As long as the occupation continues to exist on SOL, you will get the invitation later. The 60s were invited until April and 65s were invited until near current time, so it is not that far away. From 1st July, you will have a new occupation ceiling, so likely they will use up the remained 20 slots at the last round but set 2611 free from pro arrangement from the new financial year.


----------



## airwolf (Mar 30, 2014)

Could you kindly explain to me how the pro rata arrangement works? 

I just submitted my EOI with 65 points under the 'Systems Analyst' occupation for the subclass 189. So inquisitive as to how this would affect my chances


----------



## kyoizanag (Mar 29, 2014)

airwolf said:


> Could you kindly explain to me how the pro rata arrangement works?
> 
> I just submitted my EOI with 65 points under the 'Systems Analyst' occupation for the subclass 189. So inquisitive as to how this would affect my chances


The unofficial explanation to the pro rata arrangement is: 
invitations will be issued for current round = (occupation ceiling - slots used)/rounds left(including current round)

The objective is to protect the high pointers who submitted EOI throughout the financial year would be invited. Imagine the occupation ceiling is 1000, but it runs out after 6 months due to popularity and DIBP close it, then the 65s, 70s submitted after that have to wait for next year.

But DIBP could do whatever they want. Just like in the 26/5 round, they used hundreds if not 1000 invitations on 2611 while the remaining slots were less than 100.

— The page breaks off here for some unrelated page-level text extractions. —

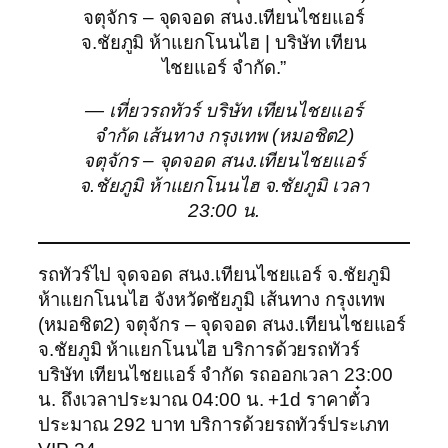
จตุจักร – จุดจอด สนง.เทียนไชยแอร์
จ.ชัยภูมิ ห้าแยกโนนไฮ | บริษัท เทียน
ไชยแอร์ จำกัด.”
— เที่ยวรถทัวร์ บริษัท เทียนไชยแอร์
จำกัด เส้นทาง กรุงเทพ (หมอชิต2)
จตุจักร – จุดจอด สนง.เทียนไชยแอร์
จ.ชัยภูมิ ห้าแยกโนนไฮ จ.ชัยภูมิ เวลา
23:00 น.
รถทัวร์ไป จุดจอด สนง.เทียนไชยแอร์ จ.ชัยภูมิ
ห้าแยกโนนไฮ จังหวัดชัยภูมิ เส้นทาง กรุงเทพ
(หมอชิต2) จตุจักร – จุดจอด สนง.เทียนไชยแอร์
จ.ชัยภูมิ ห้าแยกโนนไฮ บริการด้วยรถทัวร์
บริษัท เทียนไชยแอร์ จำกัด รถออกเวลา 23:00
น. ถึงเวลาประมาณ 04:00 น. +1d ราคาตั๋ว
ประมาณ 292 บาท บริการด้วยรถทัวร์ประเภท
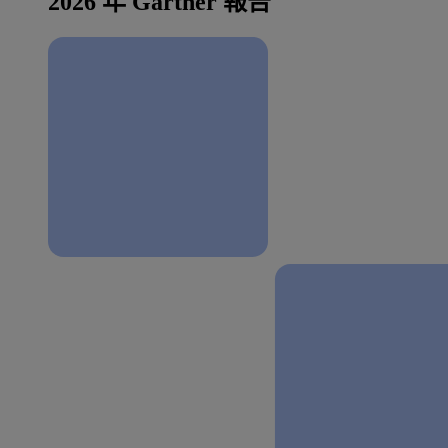
2026 年 Gartner 報告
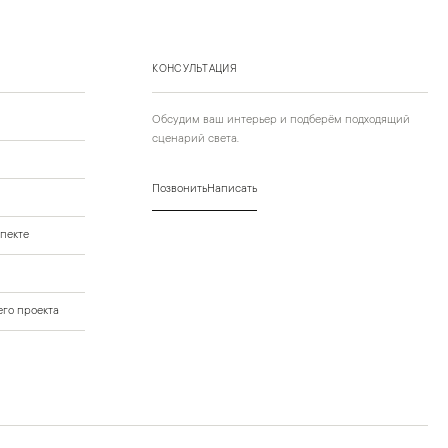
КОНСУЛЬТАЦИЯ
Обсудим ваш интерьер и подберём подходящий
сценарий света.
Позвонить
Написать
пекте
го проекта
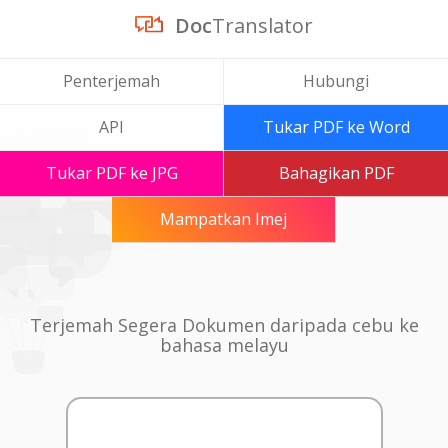
Doc
Translator
Penterjemah
Hubungi
API
Tukar PDF ke Word
Tukar PDF ke JPG
Bahagikan PDF
Mampatkan Imej
Terjemah Segera Dokumen daripada cebu ke
bahasa melayu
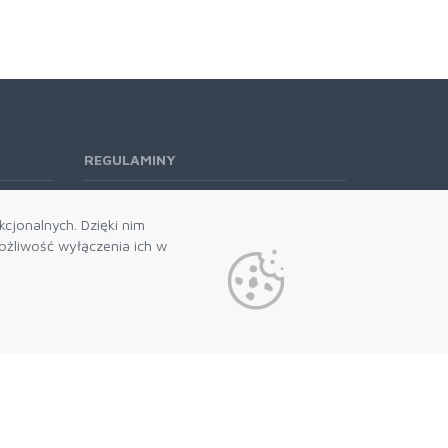
REGULAMINY
Regulamin RODO
cjonalnych. Dzięki nim
żliwość wyłączenia ich w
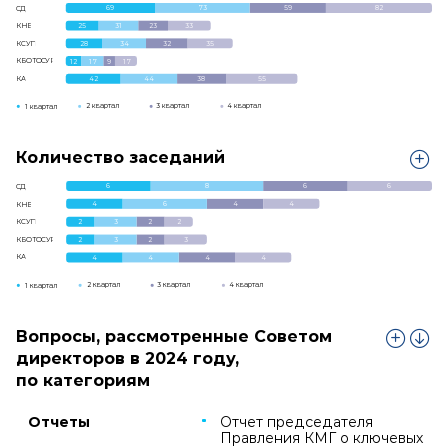
73
69
59
82
СД
25
31
23
33
КНВ
28
34
32
35
КСУП
КБОТОСУР
12
17
9
17
КА
42
44
38
55
2 квартал
3 квартал
4 квартал
1 квартал
Количество заседаний
8
6
6
6
СД
4
6
4
4
КНВ
2
3
2
2
КСУП
КБОТОСУР
2
3
2
3
КА
4
4
4
4
2 квартал
3 квартал
4 квартал
1 квартал
Вопросы, рассмотренные Советом
директоров в 2024 году,
по категориям
Отчеты
Отчет председателя
Правления КМГ о ключевых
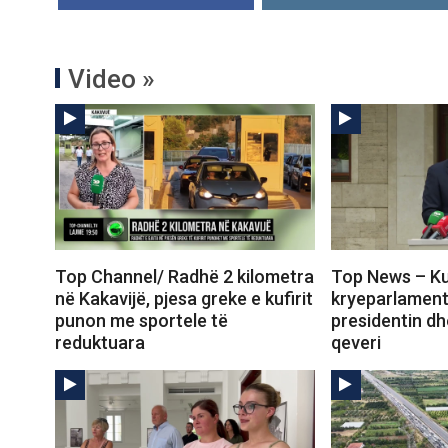
Video »
Top Channel/ Radhë 2 kilometra
Top News – Kur
në Kakavijë, pjesa greke e kufirit
kryeparlament
punon me sportele të
presidentin dh
reduktuara
qeveri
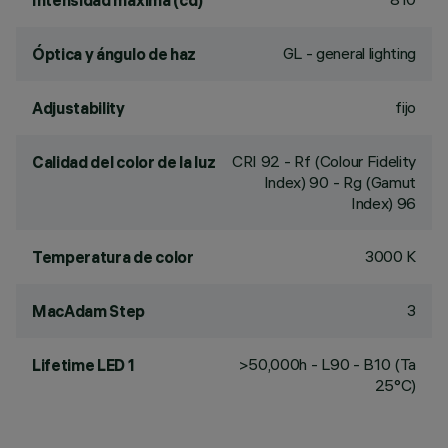
Intensidad máxima (cd)
GL - general lighting
Óptica y ángulo de haz
fijo
Adjustability
CRI
92
- Rf (Colour Fidelity
Calidad del color de la luz
Index) 90 - Rg (Gamut
Index) 96
3000 K
Temperatura de color
3
MacAdam Step
>50,000h - L90 - B10 (Ta
Lifetime LED 1
25°C)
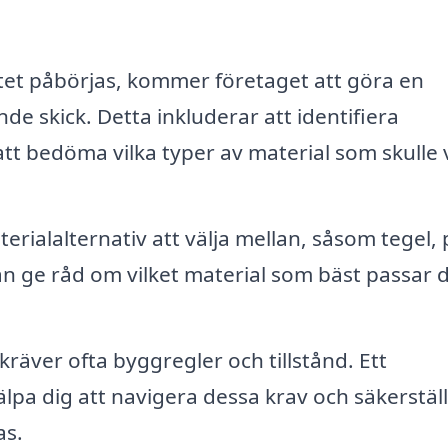
tet påbörjas, kommer företaget att göra en
de skick. Detta inkluderar att identifiera
att bedöma vilka typer av material som skulle 
rialalternativ att välja mellan, såsom tegel, p
n ge råd om vilket material som bäst passar d
kräver ofta byggregler och tillstånd. Ett
älpa dig att navigera dessa krav och säkerställ
as.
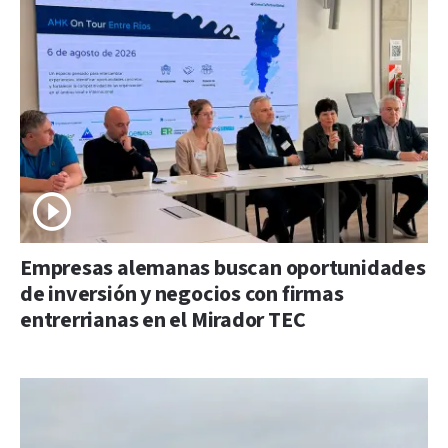
Empresas alemanas buscan oportunidades
de inversión y negocios con firmas
entrerrianas en el Mirador TEC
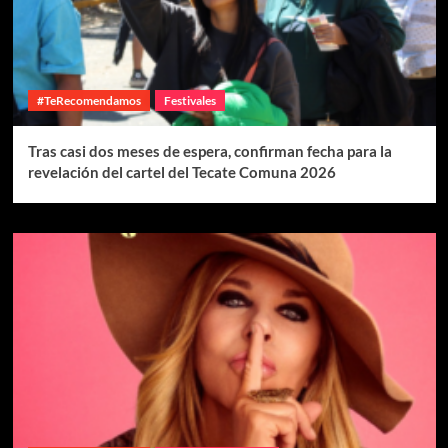
#TeRecomendamos
Festivales
Tras casi dos meses de espera, confirman fecha para la
revelación del cartel del Tecate Comuna 2026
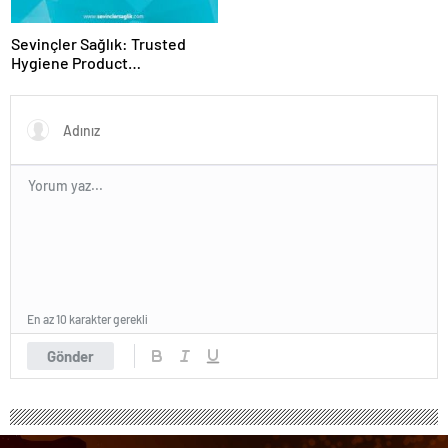
Sevinçler Sağlık: Trusted
Hygiene Product
Manufacturer in Turkey
En az 10 karakter gerekli
Gönder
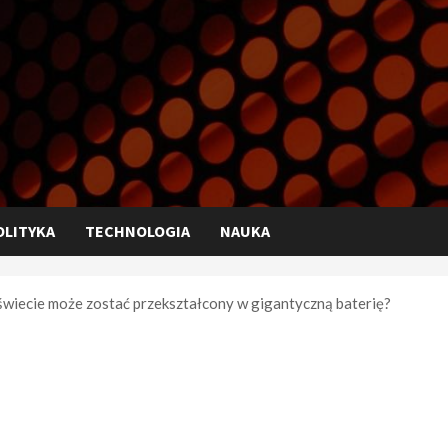
OLITYKA
TECHNOLOGIA
NAUKA
świecie może zostać przekształcony w gigantyczną baterię?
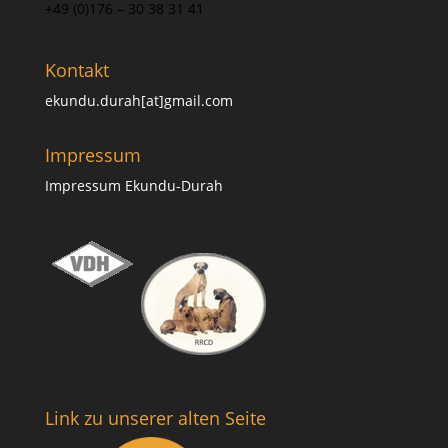
+49 (0)176 – 30 38 31 41
Kontakt
ekundu.durah[at]gmail.com
Impressum
Impressum Ekundu-Durah
Link zu unserer alten Seite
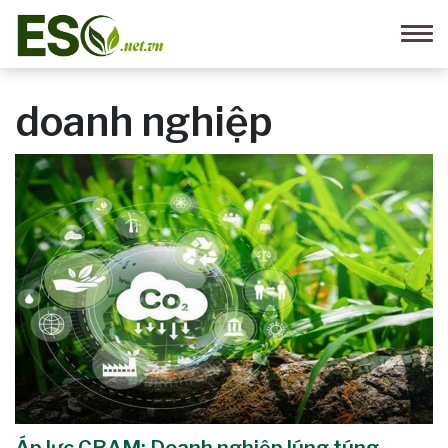
doanh nghiệp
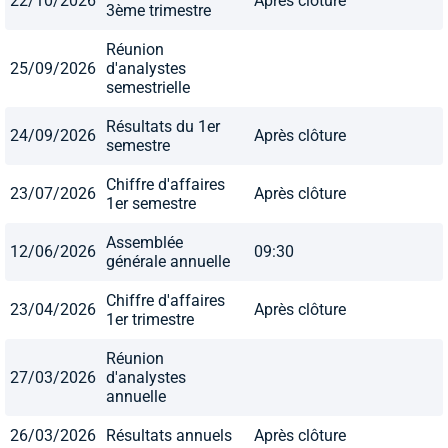
22/10/2026
Après clôture
3ème trimestre
Réunion
25/09/2026
d'analystes
semestrielle
Résultats du 1er
24/09/2026
Après clôture
semestre
Chiffre d'affaires
23/07/2026
Après clôture
1er semestre
Assemblée
12/06/2026
09:30
générale annuelle
Chiffre d'affaires
23/04/2026
Après clôture
1er trimestre
Réunion
27/03/2026
d'analystes
annuelle
26/03/2026
Résultats annuels
Après clôture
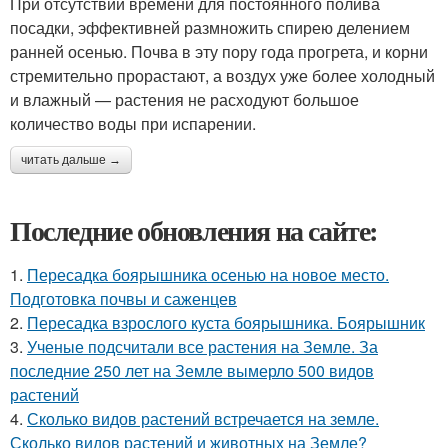
При отсутствии времени для постоянного полива
посадки, эффективней размножить спирею делением
ранней осенью. Почва в эту пору года прогрета, и корни
стремительно прорастают, а воздух уже более холодный
и влажный — растения не расходуют большое
количество воды при испарении.
читать дальше →
Последние обновления на сайте:
1.
Пересадка боярышника осенью на новое место.
Подготовка почвы и саженцев
2.
Пересадка взрослого куста боярышника. Боярышник
3.
Ученые подсчитали все растения на Земле. За
последние 250 лет на Земле вымерло 500 видов
растений
4.
Сколько видов растений встречается на земле.
Сколько видов растений и животных на Земле?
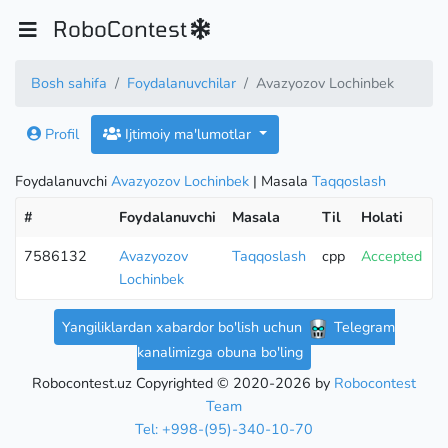
RoboContest
Bosh sahifa
Foydalanuvchilar
Avazyozov Lochinbek
Profil
Ijtimoiy ma'lumotlar
Foydalanuvchi
Avazyozov Lochinbek
| Masala
Taqqoslash
#
Foydalanuvchi
Masala
Til
Holati
V
7586132
Avazyozov
Taqqoslash
cpp
Accepted
1
Lochinbek
Yangiliklardan xabardor bo'lish uchun
Telegram
kanalimizga obuna bo'ling
Robocontest.uz Copyrighted © 2020-2026 by
Robocontest
Team
Tel: +998-(95)-340-10-70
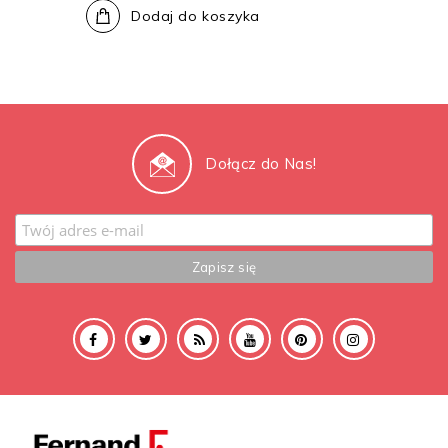
Dodaj do koszyka
Dołącz do Nas!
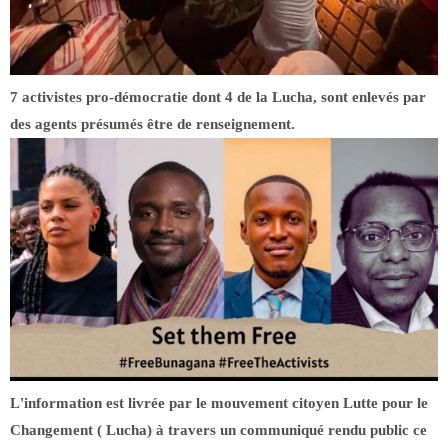
7 activistes pro-démocratie dont 4 de la Lucha, sont enlevés par
des agents présumés être de renseignement.
L'information est livrée par le mouvement citoyen Lutte pour le
Changement ( Lucha) à travers un communiqué rendu public ce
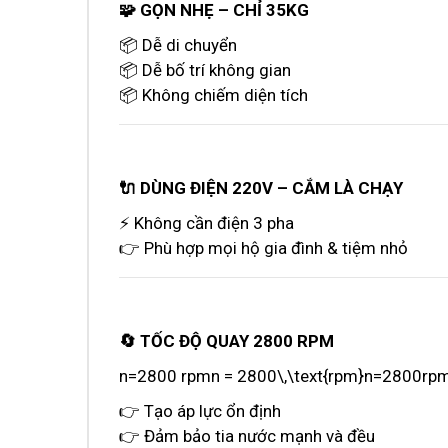
🧩 GỌN NHẸ – CHỈ 35KG
📦 Dễ di chuyển
📦 Dễ bố trí không gian
📦 Không chiếm diện tích
🔌 DÙNG ĐIỆN 220V – CẮM LÀ CHẠY
⚡ Không cần điện 3 pha
👉 Phù hợp mọi hộ gia đình & tiệm nhỏ
🔄 TỐC ĐỘ QUAY 2800 RPM
n=2800 rpmn = 2800\,\text{rpm}n=2800rp
👉 Tạo áp lực ổn định
👉 Đảm bảo tia nước mạnh và đều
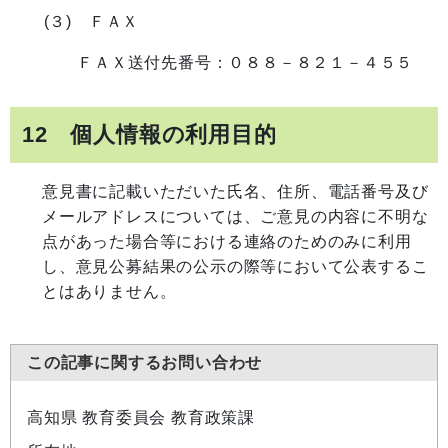
(３) ＦＡＸ
ＦＡＸ送付先番号：０８８－８２１－４５５
12 個人情報の利用目的
意見書に記載いただいた氏名、住所、電話番号及び
メールアドレスについては、ご意見の内容に不明な
点があった場合等における連絡のためのみに利用
し、意見公募結果の公示の際等において公表するこ
とはありません。
この記事に関するお問い合わせ
高知県 教育委員会 教育政策課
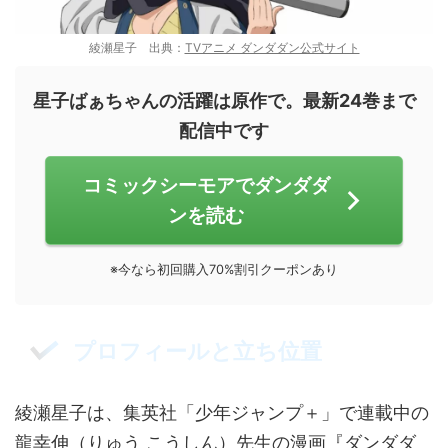
綾瀬星子 出典：
TVアニメ ダンダダン公式サイト
星子ばぁちゃんの活躍は原作で。最新24巻まで
配信中です
コミックシーモアでダンダダ
ンを読む
※今なら初回購入70%割引クーポンあり
プロフィールと立ち位置
綾瀬星子は、集英社「少年ジャンプ＋」で連載中の
龍幸伸（りゅう こうしん）先生の漫画『ダンダダ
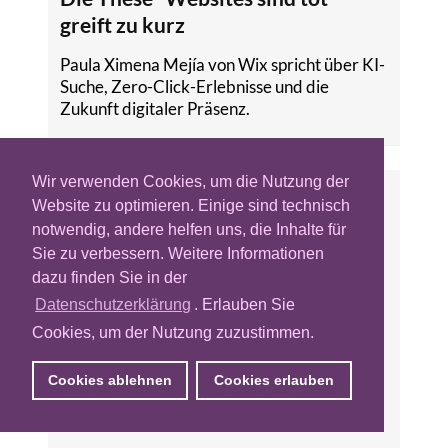
greift zu kurz
Paula Ximena Mejía von Wix spricht über KI-
Suche, Zero-Click-Erlebnisse und die
Zukunft digitaler Präsenz.
Wir verwenden Cookies, um die Nutzung der
Website zu optimieren. Einige sind technisch
notwendig, andere helfen uns, die Inhalte für
Sie zu verbessern. Weitere Informationen
dazu finden Sie in der
Datenschutzerklärung
. Erlauben Sie
Cookies, um der Nutzung zuzustimmen.
Cookies ablehnen
Cookies erlauben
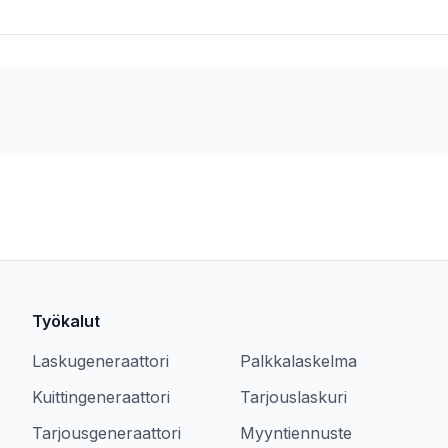
Työkalut
Laskugeneraattori
Palkkalaskelma
Kuittingeneraattori
Tarjouslaskuri
Tarjousgeneraattori
Myyntiennuste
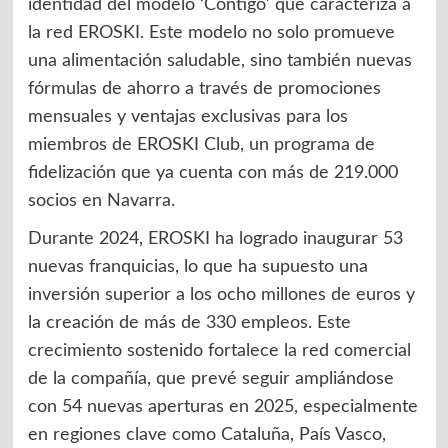
identidad del modelo ‘Contigo’ que caracteriza a
la red EROSKI. Este modelo no solo promueve
una alimentación saludable, sino también nuevas
fórmulas de ahorro a través de promociones
mensuales y ventajas exclusivas para los
miembros de EROSKI Club, un programa de
fidelización que ya cuenta con más de 219.000
socios en Navarra.
Durante 2024, EROSKI ha logrado inaugurar 53
nuevas franquicias, lo que ha supuesto una
inversión superior a los ocho millones de euros y
la creación de más de 330 empleos. Este
crecimiento sostenido fortalece la red comercial
de la compañía, que prevé seguir ampliándose
con 54 nuevas aperturas en 2025, especialmente
en regiones clave como Cataluña, País Vasco,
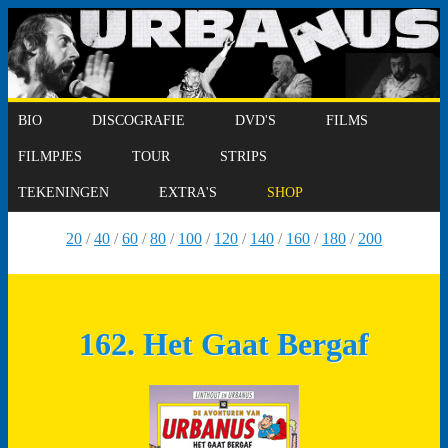
BIO
DISCOGRAFIE
DVD'S
FILMS
FILMPJES
TOUR
STRIPS
TEKENINGEN
EXTRA'S
SHOP
20
/
40
/
60
/
80
/
100
/
120
/
140
/
160
/
180
/
200
162. Het Gaat Bergaf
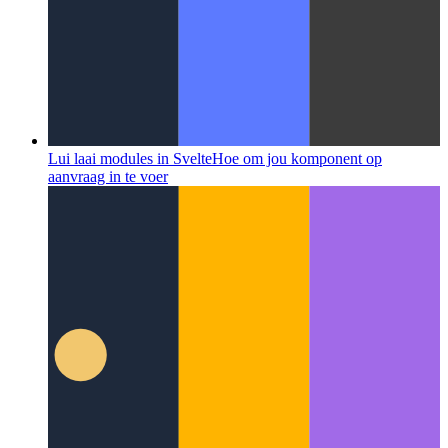
Lui laai modules in Svelte
Hoe om jou komponent op
aanvraag in te voer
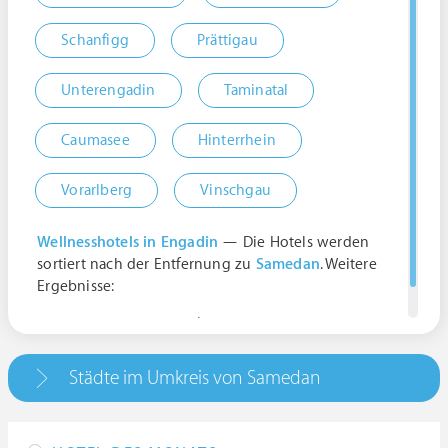
Schanfigg
Prättigau
Unterengadin
Taminatal
Caumasee
Hinterrhein
Vorarlberg
Vinschgau
Wellnesshotels in Engadin
— Die Hotels werden
sortiert nach der Entfernung zu
Samedan
. Weitere
Ergebnisse:
Samedan, Schweiz | Graubünden
Städte im Umkreis von Samedan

With 65 points, you are highly possible to get invited in the fist round of July, or even on 23/6, if you are lucky.


----------



## airwolf (Mar 30, 2014)

Thank You very much for the detailed explanation.


----------



## faroutsam (Jul 30, 2015)

kyoizanag said:


> The unofficial explanation to the pro rata arrangement is:
> invitations will be issued for current round = (occupation ceiling - slots used)/rounds left(including current round)
> 
> The objective is to protect the high pointers who submitted EOI throughout the financial year would be invited. Imagine the occupation ceiling is 1000, but it runs out after 6 months due to popularity and DIBP close it, then the 65s, 70s submitted after that have to wait for next year.
> ...



Very nice explaination! Thanks!!


----------



## Alice0089 (Aug 24, 2015)

Hello,

I am unable to understand how this thing works.
I have 60 points and I have applied for 190(State Nominated) for Occupation ID 2613(Software and Applications Programmers).


----------



## captainm (Jul 30, 2015)

kyoizanag said:


> The unofficial explanation to the pro rata arrangement is:
> invitations will be issued for current round = (occupation ceiling - slots used)/rounds left(including current round)
> 
> The objective is to protect the high pointers who submitted EOI throughout the financial year would be invited. Imagine the occupation ceiling is 1000, but it runs out after 6 months due to popularity and DIBP close it, then the 65s, 70s submitted after that have to wait for next year.
> ...


Can someone please explain how the same occupation would be treated if it wasn't subject to pro-rata? My understanding is if the occupation isn't pro rata then in fact the occupation ceilling is the limit of every invitation rounds which obviously wouldn't be reached. Besides, in such situation points are not important.


----------



## sidsniper (Feb 17, 2016)

*Did you get PR?*

Hi,

Did you get PR for australia yet? Please let me know


----------